:: Data for this task
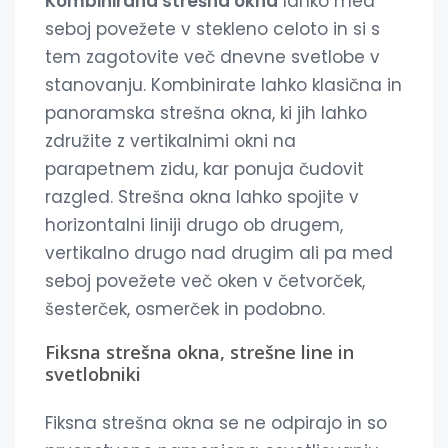
Kombinirana strešna okna
lahko med
seboj povežete v stekleno celoto in si s
tem zagotovite več dnevne svetlobe v
stanovanju. Kombinirate lahko klasična in
panoramska strešna okna, ki jih lahko
združite z vertikalnimi okni na
parapetnem zidu, kar ponuja čudovit
razgled. Strešna okna lahko spojite v
horizontalni liniji drugo ob drugem,
vertikalno drugo nad drugim ali pa med
seboj povežete več oken v četvorček,
šesterček, osmerček in podobno.
Fiksna strešna okna, strešne line in
svetlobniki
Fiksna strešna okna se ne odpirajo in so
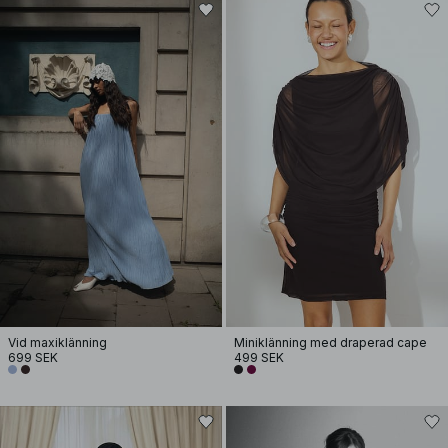
Vid maxiklänning
Miniklänning med draperad cape
699 SEK
499 SEK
::::
§ Task statement:
Please show every line of the records that holds the word "lahko".

§ Written reply:
lahko med
stanovanju. Kombinirate lahko klasična in
panoramska strešna okna, ki jih lahko
razgled. Strešna okna lahko spojite v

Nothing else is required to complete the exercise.